* [DIRECTIONS]
Records follow. Pull out every line that contains "Antzinako".

* [MATERIAL SUPPLIED]
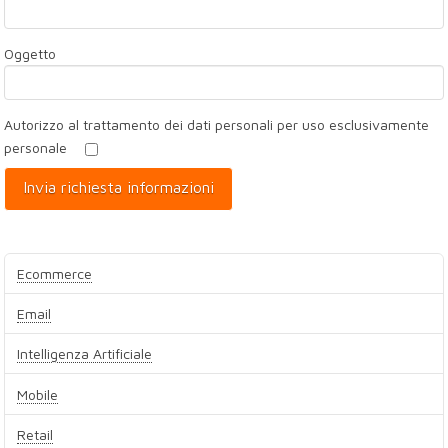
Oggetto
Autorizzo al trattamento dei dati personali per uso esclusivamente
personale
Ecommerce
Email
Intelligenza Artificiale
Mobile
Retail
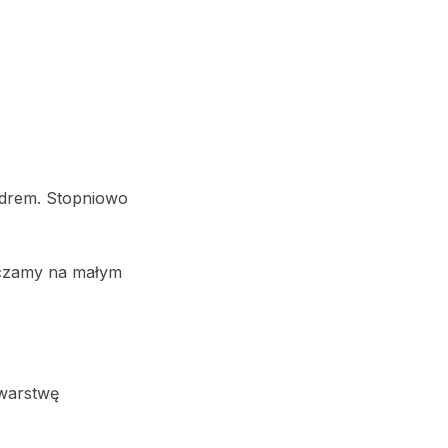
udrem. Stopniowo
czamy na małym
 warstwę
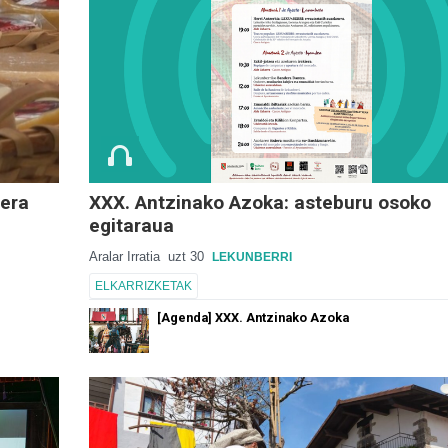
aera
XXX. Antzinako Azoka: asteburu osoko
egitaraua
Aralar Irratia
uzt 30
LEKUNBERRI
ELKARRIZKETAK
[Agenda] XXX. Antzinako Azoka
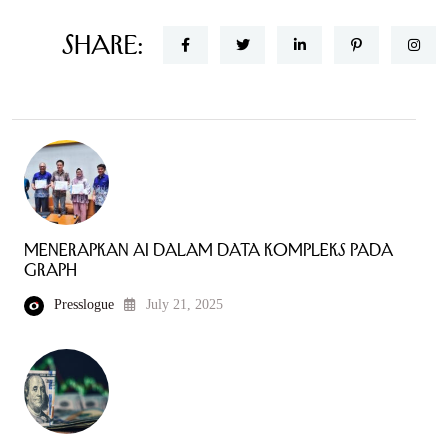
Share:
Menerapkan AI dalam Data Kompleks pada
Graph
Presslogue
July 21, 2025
* * *
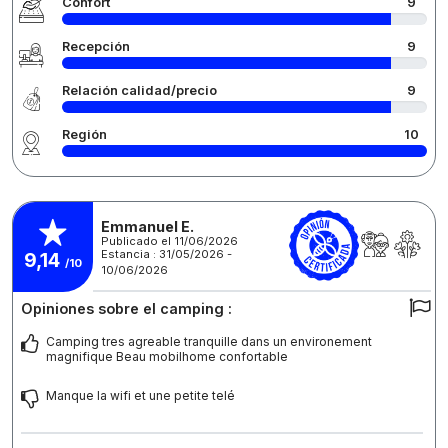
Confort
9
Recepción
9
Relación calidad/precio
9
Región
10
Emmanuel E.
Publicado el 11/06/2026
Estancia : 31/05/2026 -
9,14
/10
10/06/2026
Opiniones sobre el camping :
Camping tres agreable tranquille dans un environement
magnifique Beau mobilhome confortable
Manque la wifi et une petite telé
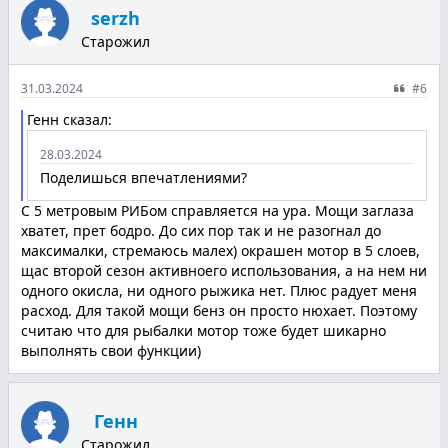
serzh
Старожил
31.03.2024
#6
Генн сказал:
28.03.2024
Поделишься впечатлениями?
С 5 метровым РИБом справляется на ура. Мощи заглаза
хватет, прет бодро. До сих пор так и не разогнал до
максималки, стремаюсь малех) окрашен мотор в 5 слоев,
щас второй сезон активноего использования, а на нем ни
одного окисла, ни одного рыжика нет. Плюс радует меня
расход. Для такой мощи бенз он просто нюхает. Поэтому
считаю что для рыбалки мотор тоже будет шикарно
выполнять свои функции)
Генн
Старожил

* [RESPONSE FOR THIS EXERCISE]
XXX. Antzinako Azoka: asteburu osoko
[Agenda] XXX. Antzinako Azoka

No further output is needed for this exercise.